Gaussian performance tuning using single node shared memory

###The Linda version is not covered on this page. The local Linda installation contain some local adaptations, like wrapper script etc not present in the threaded shared memory version. A tuning guide for the Linda versions is in preparation.

Introduction

Gaussian is a widely used and well known application. The current (pt. 2021) implementation is Gaussian 16. This version can utilise several cores using an OpenMP threading model and hence confined to a single machine using shared memory.

This guide is dealing with the shared memory version running on single node.
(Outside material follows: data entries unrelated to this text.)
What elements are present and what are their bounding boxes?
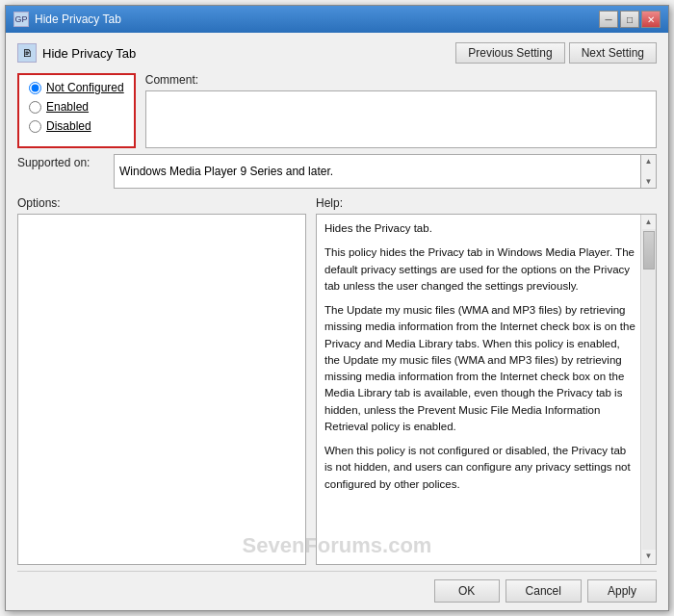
- help-scroll-thumb: [643, 231, 655, 270]
- comment-section: Comment:: [145, 73, 657, 148]
- top-section: Not Configured Enabled Disabled Comment:: [17, 73, 657, 148]
- radio-enabled-label: Enabled: [46, 100, 89, 114]
- help-scroll-down-icon[interactable]: ▼: [644, 550, 654, 563]
- cancel-button[interactable]: Cancel: [506, 579, 582, 603]
- radio-group-box: Not Configured Enabled Disabled: [17, 73, 136, 148]
- main-window: GP Hide Privacy Tab ─ □ ✕ 🖹 Hide Privacy…: [5, 5, 669, 611]
- close-button[interactable]: ✕: [641, 11, 661, 28]
- supported-scrollbar: ▲ ▼: [640, 155, 656, 188]
- help-scroll-up-icon[interactable]: ▲: [644, 216, 654, 229]
- supported-label: Supported on:: [17, 154, 104, 169]
- minimize-button[interactable]: ─: [599, 11, 618, 28]
- prev-setting-button[interactable]: Previous Setting: [455, 42, 564, 64]
- radio-disabled-label: Disabled: [46, 119, 91, 133]
- options-label: Options:: [17, 196, 306, 210]
- title-bar-left: GP Hide Privacy Tab: [13, 12, 121, 27]
- comment-textarea[interactable]: [145, 90, 657, 148]
- comment-label: Comment:: [145, 73, 657, 87]
- supported-text-box: Windows Media Player 9 Series and later.…: [114, 154, 657, 189]
- header-title: 🖹 Hide Privacy Tab: [17, 43, 136, 63]
- help-column: Help: Hides the Privacy tab. This policy…: [316, 196, 657, 565]
- footer-row: OK Cancel Apply: [17, 571, 657, 603]
- nav-buttons: Previous Setting Next Setting: [455, 42, 657, 64]
- window-title: Hide Privacy Tab: [35, 13, 121, 26]
- radio-not-configured[interactable]: Not Configured: [29, 81, 124, 94]
- title-buttons: ─ □ ✕: [599, 11, 661, 28]
- help-scroll-track: [642, 229, 656, 550]
- help-para-4: When this policy is not configured or di…: [324, 443, 636, 493]
- help-para-1: Hides the Privacy tab.: [324, 220, 636, 237]
- radio-not-configured-label: Not Configured: [46, 81, 124, 94]
- header-row: 🖹 Hide Privacy Tab Previous Setting Next…: [17, 42, 657, 64]
- radio-enabled[interactable]: Enabled: [29, 100, 124, 114]
- maximize-button[interactable]: □: [620, 11, 639, 28]
- help-para-2: This policy hides the Privacy tab in Win…: [324, 244, 636, 295]
- next-setting-button[interactable]: Next Setting: [569, 42, 657, 64]
- policy-icon: 🖹: [17, 43, 37, 63]
- radio-disabled-input[interactable]: [29, 120, 41, 133]
- radio-disabled[interactable]: Disabled: [29, 119, 124, 133]
- header-title-text: Hide Privacy Tab: [42, 46, 136, 61]
- help-label: Help:: [316, 196, 657, 210]
- help-scrollbar: ▲ ▼: [640, 215, 656, 564]
- window-icon: GP: [13, 12, 29, 27]
- title-bar: GP Hide Privacy Tab ─ □ ✕: [6, 6, 668, 33]
- bottom-section: Options: Help: Hides the Privacy tab. Th…: [17, 196, 657, 565]
- radio-not-configured-input[interactable]: [29, 82, 41, 94]
- window-body: 🖹 Hide Privacy Tab Previous Setting Next…: [6, 33, 668, 610]
- help-para-3: The Update my music files (WMA and MP3 f…: [324, 302, 636, 435]
- supported-row: Supported on: Windows Media Player 9 Ser…: [17, 154, 657, 189]
- radio-enabled-input[interactable]: [29, 101, 41, 114]
- supported-value: Windows Media Player 9 Series and later.: [119, 165, 333, 178]
- scroll-up-icon[interactable]: ▲: [644, 156, 654, 167]
- help-box: Hides the Privacy tab. This policy hides…: [316, 214, 657, 565]
- ok-button[interactable]: OK: [434, 579, 500, 603]
- options-box: [17, 214, 306, 565]
- apply-button[interactable]: Apply: [587, 579, 657, 603]
- options-column: Options:: [17, 196, 306, 565]
- scroll-down-icon[interactable]: ▼: [644, 176, 654, 187]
Gaussian is compiled using the PGI (now NVIDIA) compiler using OpenMP. For those of you who know OpenMP well, be aware that the PGI compiler only support a limited set of OpenMP environment flags.

The Gaussian manual describe several options which is important for the performance. The keywords most associated with parallel execution is

  • %NPROCSHARED=xx

  • %MEM=yyyyMB

  • %NPROCSHARED set how many OpenMP threads Gaussian can launch, as the name suggest it’s shared memory (which implies a single node).

  • %MEM set how much memory (often called core) Gaussian can use in total, this include memory for 2-electron integrals which might be calculated in-core if possible.

There are also environment variables that handle OpenMP and PGI compiler settings.

  • OMP_PROC_BIND can be tried to improve performance (have been reported to fail with some SLURM jobs, use with caution).

  • PGI_FASTMATH_CPU should be set to the architecture used, see later. Some performance improvement.

Recomputing 2-electron integrals, direct SCF is now default as it’s faster to compute these than reading them from disk. In addition doing the calculation in memory (in-core) is also default (if possible). This can have a major impact of performance. See later about memory allocation.

Please consult the Gaussian manual about specific settings.

Scaling

Single node shared memory OpenMP is known to have limited scaling in most usage scenarios. With the current processors it’s common to have far more cores available in each compute node than what Gaussian can effectively utilise. The figure below show examples of scaling, not all applications scale linearly. Some even run slower with a high core count. Types of scaling

Hence, care must be taken not to waste cores by requesting too many. A scaling study should be undertaken and the optimal core count for the input in question should be established. As Gaussian has a huge number of different modes and methods clear guidelines cannot be given, only that Gaussian (using OpenMP) does not scale to high core counts.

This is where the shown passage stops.